Connect only Model Context Shell to your agent. Don't connect individual MCP servers directly to the agent alongside Model Context Shell. When agents have direct access to tools, they tend to call them individually instead of composing pipelines. The server can access all your MCP servers through ToolHive automatically.

Some agents need encouragement. Most agents will use the shell naturally for complex tasks, but some may need a hint in their system prompt (e.g., "Use Model Context Shell pipelines to combine multiple tool calls efficiently").

Security

ToolHive runs Model Context Shell in an isolated container, so shell commands have no access to the host filesystem or network. The MCP servers it coordinates also run in their own separate containers, managed by ToolHive.

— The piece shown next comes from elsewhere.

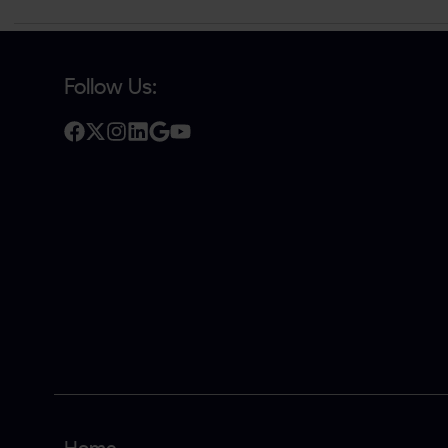
Follow Us:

  • Allowed commands only: A fixed allowlist of safe, read-only data transformation commands (jq, grep, sed, awk, sort, uniq, cut, wc, head, tail, tr, date, bc, paste, shuf, join, sleep)
  • No shell injection: Commands are executed with shell=False, arguments passed separately
  • MCP tools only: All external operations go through approved MCP servers

Development

Requirements

  • Python 3.13+
  • uv for dependency management

Setup

uv sync --group dev

Running tests

uv run pytest

Linting and type checking

uv run ruff check .
uv run ruff format --check .
uv run pyright

Specification

For now, this project serves as a living specification - the implementation is the spec. A more formal specification may be extracted later.

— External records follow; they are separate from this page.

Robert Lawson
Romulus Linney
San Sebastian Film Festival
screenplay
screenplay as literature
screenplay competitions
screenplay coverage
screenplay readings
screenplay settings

Execution model. The current execution model is a scriptable map-reduce pipeline. Stages run sequentially, with for_each providing the map step over tool calls. This could be extended with a more generic mini-interpreter, but it probably shouldn't grow into a full programming language. Past a certain complexity, it makes more sense for agents to write code directly, or combine written code with the shell approach. That said, built-in access to tools like jq and awk already makes the pipeline model pretty capable for most data transformation tasks.

Pipeline schema. The pipeline stages are defined as typed Pydantic models in models.py. FastMCP generates a discriminated-union JSON Schema from these models, so MCP clients can validate pipelines before sending them.

ToolHive and security. The reliance on ToolHive and container isolation is a practical choice - it was the simplest way to get a working, secure system. ToolHive handles tool discovery, container management, and networking, which lets this project focus on the pipeline execution model itself. A different deployment model could be used without changing the core concept.

RFC

This is both a working tech demo and an early-stage RFC for composable MCP tool pipelines. Rather than writing a detailed spec upfront, the goal is to gather feedback by providing something concrete to try.

If you have thoughts, ideas, or use cases we haven't considered, share them in the Discussions section.

Contributing

Contributions and feedback welcome. See CONTRIBUTING.md for guidelines, including the DCO sign-off requirement.

License

Apache License 2.0 - see LICENSE for details.